Issue due to too less digits?

Hello,
at first: I’m using cmdstan 2.16.0 with Matlabstan 2.15.1.0

I have working code in matlab to produce curves. To enable bayesian inference I transferred the code to stan. Interestingly at one certain step I get a noisy curve from stan (through print output), although the curve is smooth in matlab.
In this step, the program just multiplies values of about 1e+06 with values around 1e-04.
The 1e+06 values occur due to a constant in data. When I change the constant in a way, that the values to be multiplied are 1e-2 and 1e-4, the issue seem not to be there, so I assume precision issues.

Therefore, my question is, if stan might keep much less digits than matlab does, or if the data transfer matlab->stan might keep less digits.

Unfortunately, I am not able to make a small example, since my stan code is relatively large.

Regards

Matlab wraps Cmdstan, which has limited precision in the CSV output:

Thank you for the reply. It is good to know, that the samples transferred back to matlab have limited precision.
But I think there could be an internal issue, too.
The print output (e.g.: print(“name”,variable)) has about 5 decimal digits in the command line. When I compare my code with the original matlab code round to the same decimal digits, I’m facing this issue after the multiplication part mentioned above. Before the multiplication, the stan and the round matlab output is the same.
The multiplication is done between a matrix (20x4200) and a vector (4200).

The print method also truncates rather than printing out the full ~16 decimals. Internally, Stan does everything using double precision floating points.

I was able to create a simple example.
I transfer two vectors (called “avec” and “invKY”) from matlab to stan, multiply them and print the result.
So it is just multiplying two vectors. Once in stan, once in matlab and the difference is really large, I think:
in STAN: -611.6530e-003
in MATLAB: -581.7570e-003

I uploaded the data. Would be nice if someone could confirm the issue.

Those are very different results. I don’t have Matlab installed so I can’t confirm.

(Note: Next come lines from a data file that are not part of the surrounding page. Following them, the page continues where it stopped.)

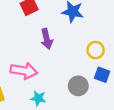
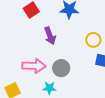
gray circle: (78, 86) -> (61, 68), moved

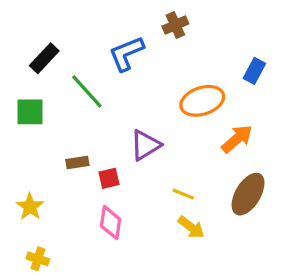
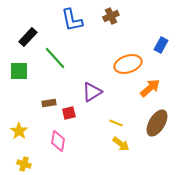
blue L-shape: (126, 53) -> (72, 20), moved, turned -80
pink diamond: (111, 223) -> (58, 141), moved

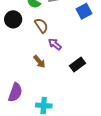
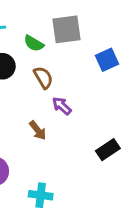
black rectangle: (78, 64) -> (108, 150), moved

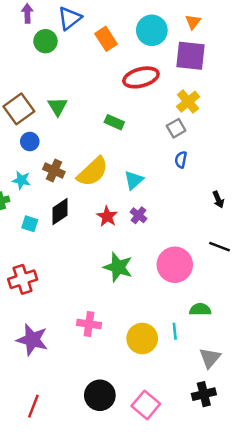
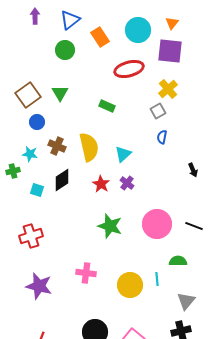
green circle: (45, 41) -> (65, 50), moved
yellow semicircle: (93, 172) -> (89, 147), turned -60
black line: (220, 247) -> (194, 226), moved

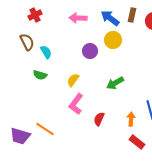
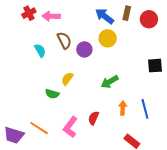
pink arrow: (78, 18) -> (51, 16), moved
brown semicircle: (27, 42) -> (64, 40), moved
green semicircle: (40, 75) -> (52, 94), moved
pink L-shape: (76, 104) -> (70, 127), moved
orange arrow: (131, 119) -> (123, 108), moved

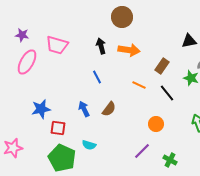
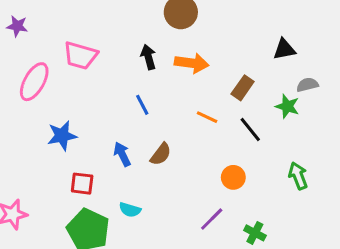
purple star: (22, 35) -> (17, 26), moved
blue star: (41, 109) -> (62, 136), moved

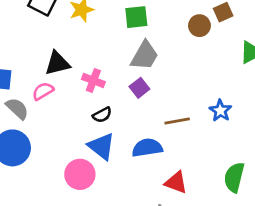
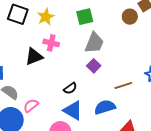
pink cross: (93, 80) -> (51, 43), moved
pink semicircle: (43, 91) -> (31, 106), moved

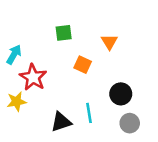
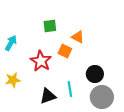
orange triangle: (109, 42) -> (78, 37), moved, turned -32
red star: (33, 77) -> (41, 61), moved
gray circle: (130, 123) -> (102, 97), size x1.5

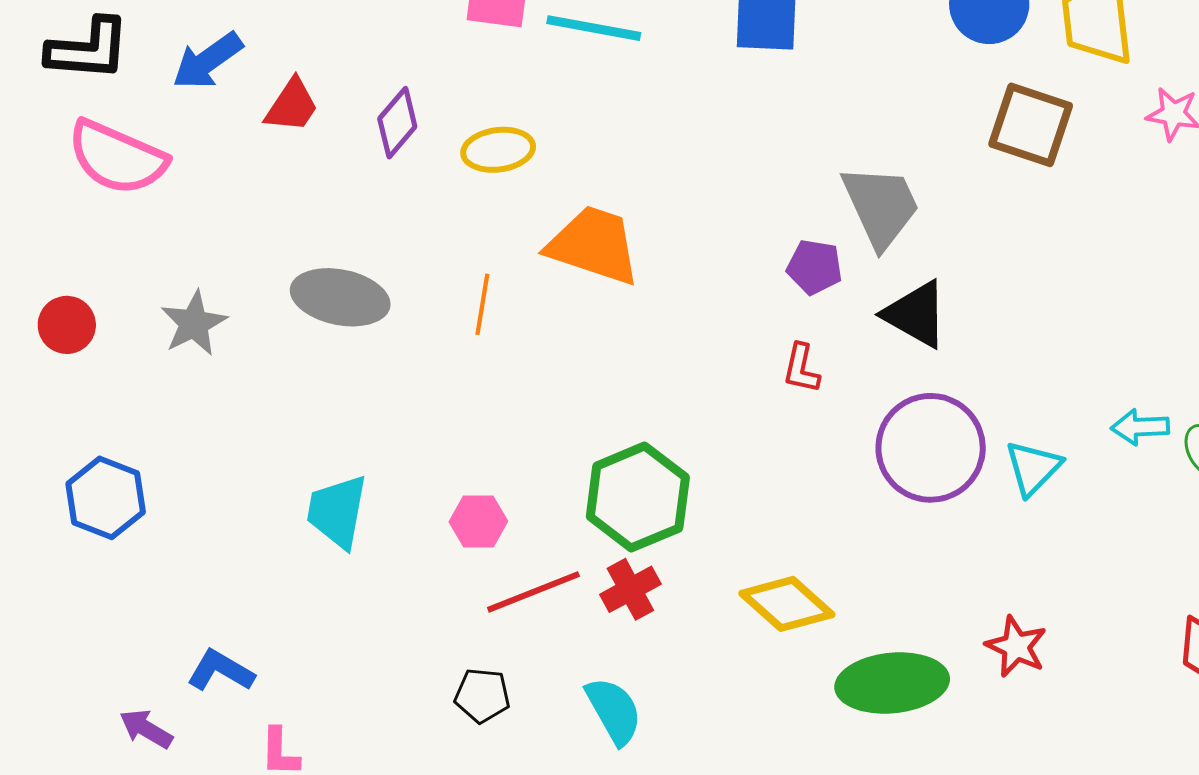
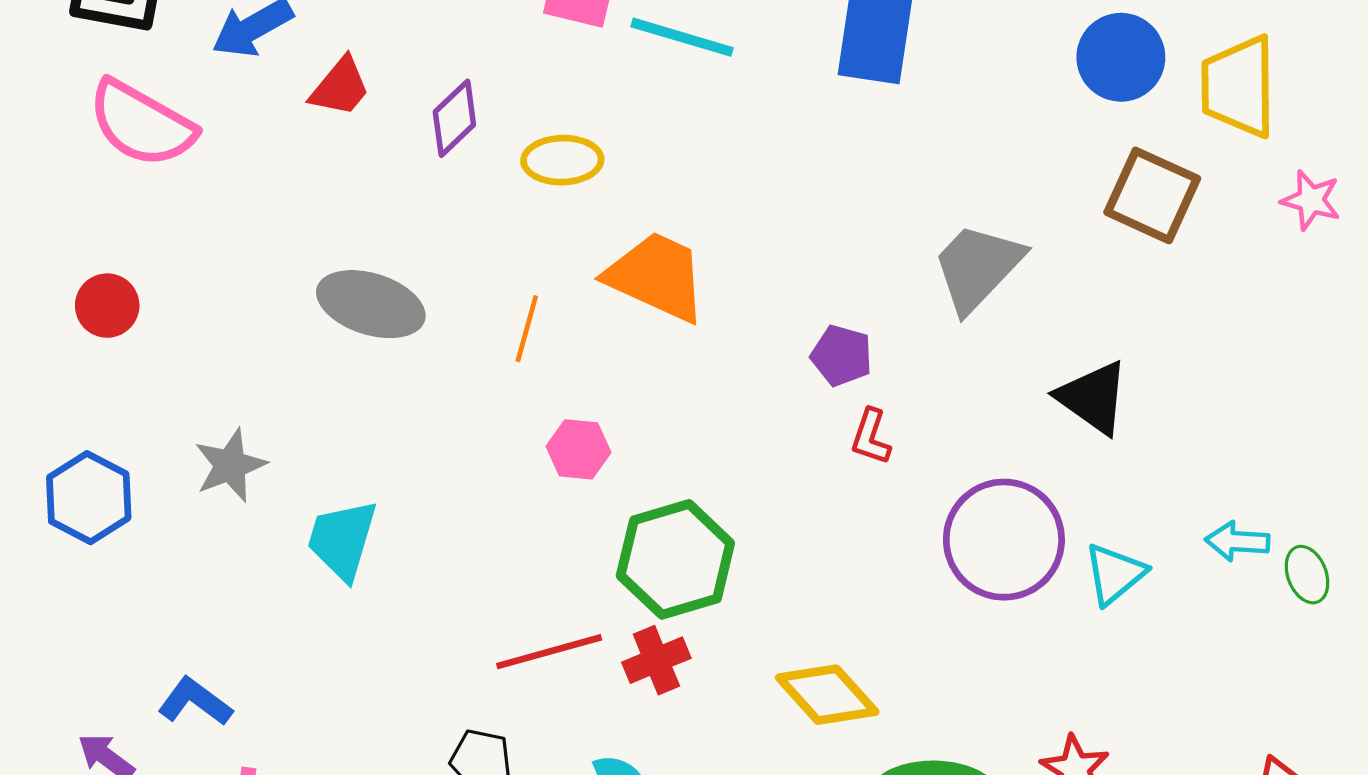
gray trapezoid: (881, 206) -> (978, 267), turned -118
purple pentagon: (814, 267) -> (842, 356), moved
black triangle: (916, 314) -> (1093, 398), moved
gray star: (194, 323) -> (230, 465), moved
red circle: (67, 325) -> (107, 306), moved
pink hexagon: (478, 521) -> (578, 449), moved

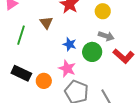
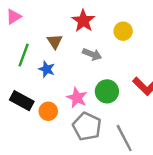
gray arrow: (106, 36) -> (92, 54), moved
blue star: (70, 44) -> (47, 69), moved
green circle: (92, 52) -> (107, 91), moved

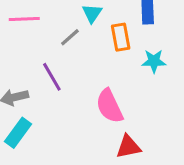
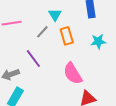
orange rectangle: (121, 37) -> (67, 36), moved

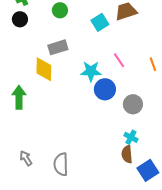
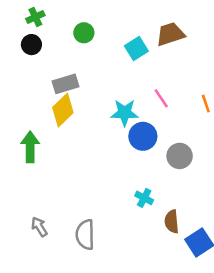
gray rectangle: (58, 47) -> (66, 84), moved
yellow diamond: (44, 69) -> (63, 110), turned 45
cyan cross: (131, 137) -> (144, 198), moved

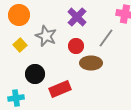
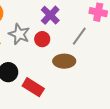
red circle: (76, 46) -> (42, 39), moved
red rectangle: (60, 89) -> (33, 87), turned 55

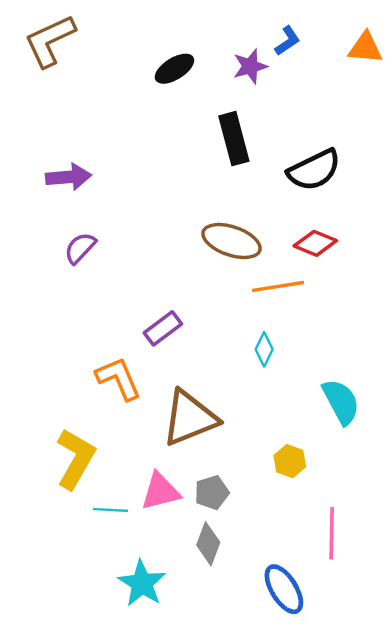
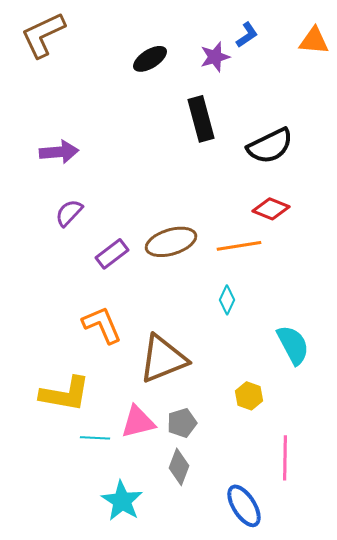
brown ellipse: (232, 241) -> (171, 242), moved, turned -36
purple rectangle: (163, 328) -> (112, 254), moved
yellow L-shape: (75, 459) -> (65, 394), turned 70

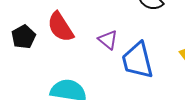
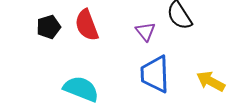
purple triangle: (108, 40) -> (145, 31), moved

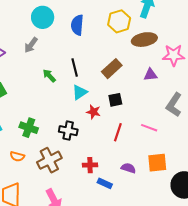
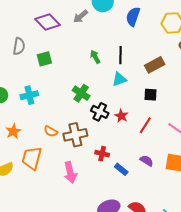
gray arrow: (31, 45) -> (81, 16), moved
red star: (93, 112) -> (121, 116), moved
green cross: (29, 128) -> (81, 93), moved
orange semicircle: (17, 156) -> (51, 131), moved
red cross: (90, 165) -> (102, 154), moved

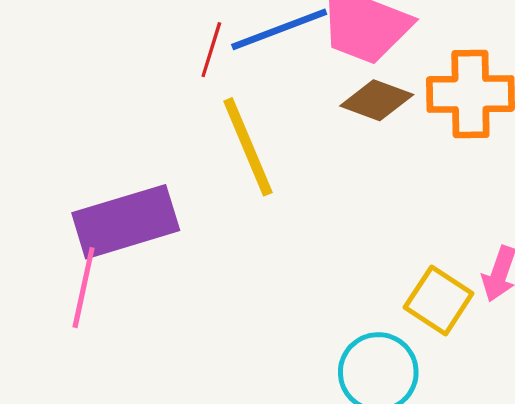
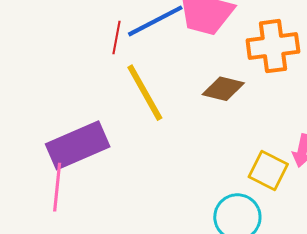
brown diamond: (377, 100) -> (223, 89), moved

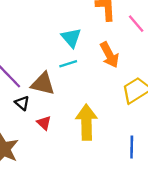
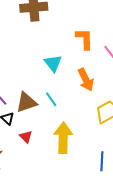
cyan line: (68, 64) -> (51, 99), moved, turned 70
brown triangle: (43, 84) -> (26, 102), turned -35

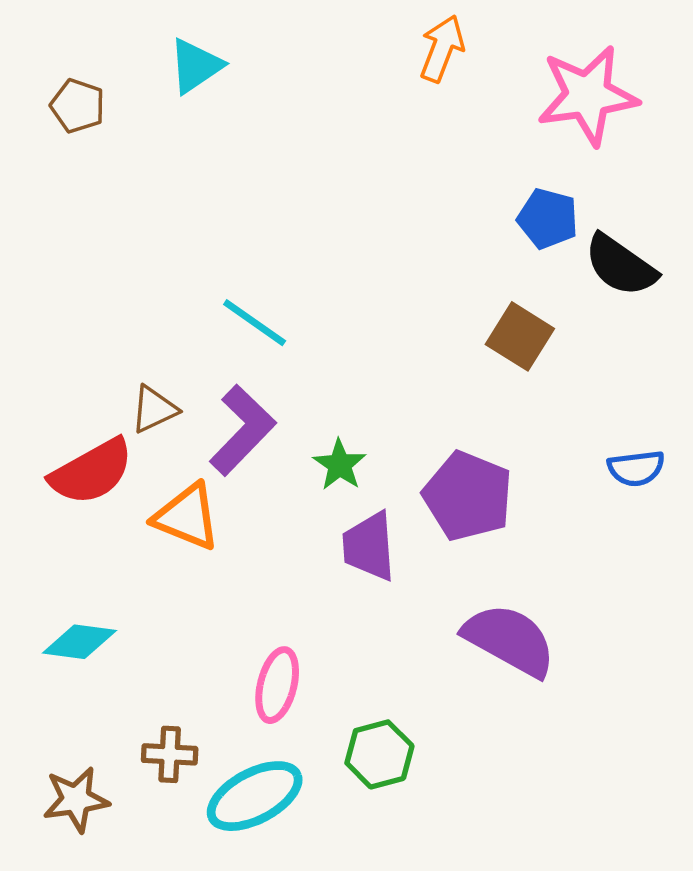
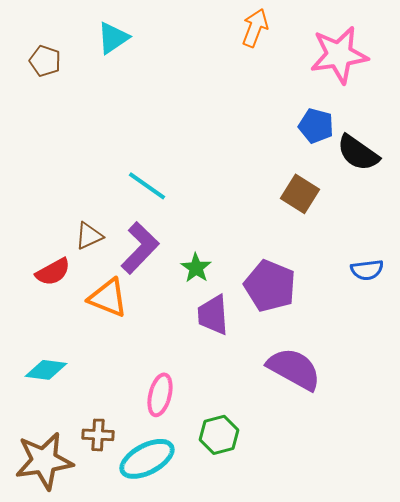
red semicircle: (92, 472) -> (53, 272), size x0.7
brown star: (76, 800) -> (44, 461), size x1.5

The difference may be in loss of precision in getting the data into stan.

Likely this line in RData.m
num_list = strjoin( ts{1}, ',');

See this issue.

It’s been a while since I’ve used matlab, so I don’t know the exact solution, but you can probably try to convert the elements of ts{1} to a string manually with fprintf( '%.16', x ) and then join them with strjoin.

-edit-

I missed the solution in that link. Try changing the line I mentioned to:
num_list = join(num2str(ts{1},"%1.12e"),"," )

Thanks again for your reply.
I changed the line to
num_list = join(num2str(ts{1},'%1.12e'),',' );
But there is no difference in the result.

I think “+mstan/rdump.m” is used rather than “Rdata.m”.
Afterwards, the data is written to the file “temp.data.R”. In this file, we have only 6 decimal digits, so there might be the issue located. I will see, what I have to edit to get more decimal digits.

-edit-

In “+mstan/rdump.m”, I replaced all %d to %.12d. It seems, that this fixes the issue.

I’m not sure that’s currently possible. Rarely are you going to get output from Stan accurate to beyond 6 decimal digits. Furthermore, it’s all going into estimates of expectations, which add further noise.

We’re busy redesigning the I/O piping and one of the things on our to-do list is to make the number of decimal places in output controllable. We’ll also be designing binary outputs.

So far, I don’t have a problem with too less decimal digits in the output.
The issue here was, that matlabstan transfered only 6 decimal digits of the data to stan. As written in my last post, this problem was solved by editing the “+mstan/rdump.m” file.
But it would be nice to have direct control about the decimal digits or to have something more precise in the manual.

Yes, it should definitely go into the interface manuals. I added an issue for CmdStan:

We will try to add control over the output. As well as a protobuf-based binary output, which should be faster and more memory efficient with full precision.